Since 2009, the Singapore Prison Service (SPS) has named its quarterly newsletter as Panopticon. However, the newsletter was made public in July this year and can be read on the SPS’s website.
As expected, the name didn’t go down too well with netizens and academics as the name refers to the panopticon concept.
The Panopticon concept is a kind of institutional building and a system created by English philosopher and social theorist Jeremy Bentham. It is designed to allow all inmates in a prison to be on constant surveillance by a single security guard who will regulate their behaviour with fear.
New Naratif editor-in-chief Kirsten Han took to her Facebook on 9 September to highlight the irony of the newsletter’s name.
“The Singapore Prison Service named their quarterly newsletter Panopticon. Just let that sink in,” she wrote.
In the comment section, she added, “I like how the editor’s note in this issue is celebrating how it’s been some time since Panopticon was made available to the public, and he hopes the public enjoys this return. Let’s just watch as Panopticon becomes no longer available to the public once more.”
Benjamin Lee, also known in his blogging site as Mr Miyagi, said that the term does not go in line with SPS’s intentions of rehabilitating and re-integrating inmates.

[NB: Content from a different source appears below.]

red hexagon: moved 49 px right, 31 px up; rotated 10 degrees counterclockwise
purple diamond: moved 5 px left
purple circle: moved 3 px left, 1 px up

“It is a serious service, and deserves an honest and straightforward treatment,” said Mr Lee in an article by the Straits Times (ST).
He added that a more straightforward name like “Singapore Prison Service Newsletter” would be a safer choice than anything that tries to be clever.
Besides him, other netizens also said the contents of the newsletter, which features interview with prison officers on their job and different rehabilitation initiatives, was quite the opposite of its name.
Dr Melvin Chen, a philosophy lecturer at the Nanyang Technological University, noted that the main problem with the name is the historical development of the concept panopticon.
Originally, the term was used to a design where guards can watch prisoners without actually watching, thus ensuring the inmates improve their behaviour better in an efficient way.
However, Dr Chen told ST that over time, the term has been used as a metaphor to condemn the state’s disciplinary tendencies.
“Once the dust has settled, it is too be hoped for that a better understanding of the lineage and nuances of the term ‘Panopticon’ will be attained,” he said.
Following the backlashes by the public, SPS said that it will give its newsletter a “more appropriate name”.
A spokesman from SPS told ST that they agree that the term “could be misconstrued, and convey an unintended and wrong imagery”.
He added that SPS’s intention for the newsletter is to refer to an infrastructure and management design that permits prisoners to be effectively and efficiently supervised.
“The features of the Panopticon are seen in many modern prisons today, and the name is consistent with SPS’ mission to ensure the secure custody of offenders, while at the same time rehabilitating them,” said the spokesman.